## STORED DATA
Segment Open
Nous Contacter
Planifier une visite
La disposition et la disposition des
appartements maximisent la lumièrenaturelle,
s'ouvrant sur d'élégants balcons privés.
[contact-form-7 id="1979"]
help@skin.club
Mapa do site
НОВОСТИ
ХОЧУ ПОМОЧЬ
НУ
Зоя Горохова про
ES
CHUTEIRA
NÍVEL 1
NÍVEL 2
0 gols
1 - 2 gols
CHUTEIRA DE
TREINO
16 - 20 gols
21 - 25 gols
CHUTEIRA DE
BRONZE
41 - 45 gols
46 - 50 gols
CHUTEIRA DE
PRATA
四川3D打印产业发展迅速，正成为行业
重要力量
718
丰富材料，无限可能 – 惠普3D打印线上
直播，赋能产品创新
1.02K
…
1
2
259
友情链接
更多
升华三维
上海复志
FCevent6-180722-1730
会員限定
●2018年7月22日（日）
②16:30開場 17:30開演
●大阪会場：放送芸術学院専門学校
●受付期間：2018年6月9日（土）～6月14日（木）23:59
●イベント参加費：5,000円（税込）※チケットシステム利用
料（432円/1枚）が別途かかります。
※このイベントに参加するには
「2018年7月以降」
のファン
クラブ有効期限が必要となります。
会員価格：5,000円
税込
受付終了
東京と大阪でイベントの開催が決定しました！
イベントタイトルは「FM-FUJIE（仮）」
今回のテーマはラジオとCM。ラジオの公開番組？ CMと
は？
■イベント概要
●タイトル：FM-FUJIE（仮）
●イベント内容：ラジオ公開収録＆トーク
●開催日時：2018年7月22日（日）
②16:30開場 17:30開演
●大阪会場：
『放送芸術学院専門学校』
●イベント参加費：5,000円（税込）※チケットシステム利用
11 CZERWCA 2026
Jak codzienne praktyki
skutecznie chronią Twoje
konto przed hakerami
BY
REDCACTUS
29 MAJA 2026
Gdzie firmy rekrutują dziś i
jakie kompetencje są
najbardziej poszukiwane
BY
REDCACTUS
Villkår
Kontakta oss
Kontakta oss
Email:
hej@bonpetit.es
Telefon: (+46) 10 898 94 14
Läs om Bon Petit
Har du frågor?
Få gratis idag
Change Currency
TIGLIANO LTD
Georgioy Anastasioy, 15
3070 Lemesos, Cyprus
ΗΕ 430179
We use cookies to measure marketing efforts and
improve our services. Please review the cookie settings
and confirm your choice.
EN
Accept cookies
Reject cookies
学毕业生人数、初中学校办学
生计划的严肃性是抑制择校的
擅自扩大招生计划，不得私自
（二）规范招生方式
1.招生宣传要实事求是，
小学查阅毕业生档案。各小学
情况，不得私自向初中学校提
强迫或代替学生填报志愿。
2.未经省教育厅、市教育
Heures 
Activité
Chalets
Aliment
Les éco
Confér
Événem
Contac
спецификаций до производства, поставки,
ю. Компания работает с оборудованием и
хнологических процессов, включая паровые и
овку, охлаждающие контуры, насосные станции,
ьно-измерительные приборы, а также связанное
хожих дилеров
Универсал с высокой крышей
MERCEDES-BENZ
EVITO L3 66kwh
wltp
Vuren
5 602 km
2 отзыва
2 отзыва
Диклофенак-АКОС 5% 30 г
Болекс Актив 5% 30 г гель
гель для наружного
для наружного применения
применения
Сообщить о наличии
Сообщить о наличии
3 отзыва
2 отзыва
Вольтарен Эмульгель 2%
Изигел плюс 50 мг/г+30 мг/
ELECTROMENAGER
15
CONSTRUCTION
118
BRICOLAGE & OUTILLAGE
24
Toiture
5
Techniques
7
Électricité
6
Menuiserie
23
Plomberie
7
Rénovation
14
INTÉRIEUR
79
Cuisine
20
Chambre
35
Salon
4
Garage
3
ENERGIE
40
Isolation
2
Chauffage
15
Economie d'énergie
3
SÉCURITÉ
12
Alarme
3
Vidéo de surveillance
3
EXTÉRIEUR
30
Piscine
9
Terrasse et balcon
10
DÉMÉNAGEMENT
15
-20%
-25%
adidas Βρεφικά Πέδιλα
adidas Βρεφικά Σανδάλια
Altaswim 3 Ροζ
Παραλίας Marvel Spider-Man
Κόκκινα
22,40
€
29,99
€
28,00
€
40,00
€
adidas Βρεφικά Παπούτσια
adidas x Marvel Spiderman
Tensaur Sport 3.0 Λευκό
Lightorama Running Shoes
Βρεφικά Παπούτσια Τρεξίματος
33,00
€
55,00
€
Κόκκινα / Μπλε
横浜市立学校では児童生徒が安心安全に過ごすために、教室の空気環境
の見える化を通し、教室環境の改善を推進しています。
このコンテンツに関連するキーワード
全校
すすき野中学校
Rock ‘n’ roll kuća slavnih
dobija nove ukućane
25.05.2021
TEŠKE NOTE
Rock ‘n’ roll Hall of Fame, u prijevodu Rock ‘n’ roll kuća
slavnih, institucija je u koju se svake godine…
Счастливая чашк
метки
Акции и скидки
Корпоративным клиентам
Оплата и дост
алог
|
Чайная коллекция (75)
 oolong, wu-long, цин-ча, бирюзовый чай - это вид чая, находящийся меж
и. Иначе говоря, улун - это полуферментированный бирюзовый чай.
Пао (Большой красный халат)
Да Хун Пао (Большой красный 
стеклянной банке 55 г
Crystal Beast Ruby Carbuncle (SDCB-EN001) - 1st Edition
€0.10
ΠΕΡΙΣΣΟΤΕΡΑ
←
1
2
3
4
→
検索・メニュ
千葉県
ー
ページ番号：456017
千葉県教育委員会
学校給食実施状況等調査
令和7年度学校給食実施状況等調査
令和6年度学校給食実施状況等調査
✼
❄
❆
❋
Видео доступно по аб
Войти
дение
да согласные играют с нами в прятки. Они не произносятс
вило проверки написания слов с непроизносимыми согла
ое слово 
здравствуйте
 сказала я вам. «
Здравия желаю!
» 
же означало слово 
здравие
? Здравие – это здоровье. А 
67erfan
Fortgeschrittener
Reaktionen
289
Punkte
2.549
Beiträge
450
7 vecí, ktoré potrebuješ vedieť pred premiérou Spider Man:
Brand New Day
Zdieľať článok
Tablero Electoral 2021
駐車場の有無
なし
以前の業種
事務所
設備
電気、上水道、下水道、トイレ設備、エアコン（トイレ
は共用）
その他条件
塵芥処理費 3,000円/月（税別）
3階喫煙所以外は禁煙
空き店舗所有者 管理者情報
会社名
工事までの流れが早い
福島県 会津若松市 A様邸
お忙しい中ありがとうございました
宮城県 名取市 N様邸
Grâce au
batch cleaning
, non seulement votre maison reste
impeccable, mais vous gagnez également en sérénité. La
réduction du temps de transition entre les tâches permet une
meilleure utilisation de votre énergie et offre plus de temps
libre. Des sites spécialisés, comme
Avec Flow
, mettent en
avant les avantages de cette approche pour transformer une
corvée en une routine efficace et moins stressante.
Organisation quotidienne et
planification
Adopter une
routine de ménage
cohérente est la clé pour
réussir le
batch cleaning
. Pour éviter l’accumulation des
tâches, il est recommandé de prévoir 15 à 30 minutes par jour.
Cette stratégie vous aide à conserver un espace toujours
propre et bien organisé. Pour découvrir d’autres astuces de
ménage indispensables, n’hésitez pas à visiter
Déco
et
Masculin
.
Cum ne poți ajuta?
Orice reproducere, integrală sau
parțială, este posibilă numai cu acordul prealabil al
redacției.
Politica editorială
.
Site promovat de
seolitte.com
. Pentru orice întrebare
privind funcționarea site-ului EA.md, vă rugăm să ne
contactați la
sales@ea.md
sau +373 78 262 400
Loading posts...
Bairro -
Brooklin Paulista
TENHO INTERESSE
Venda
Segment Closed
Across the records above, show each line containing the word "roll".

## ANSWER TO THIS TASK
Rock ‘n’ roll kuća slavnih
Rock ‘n’ roll Hall of Fame, u prijevodu Rock ‘n’ roll kuća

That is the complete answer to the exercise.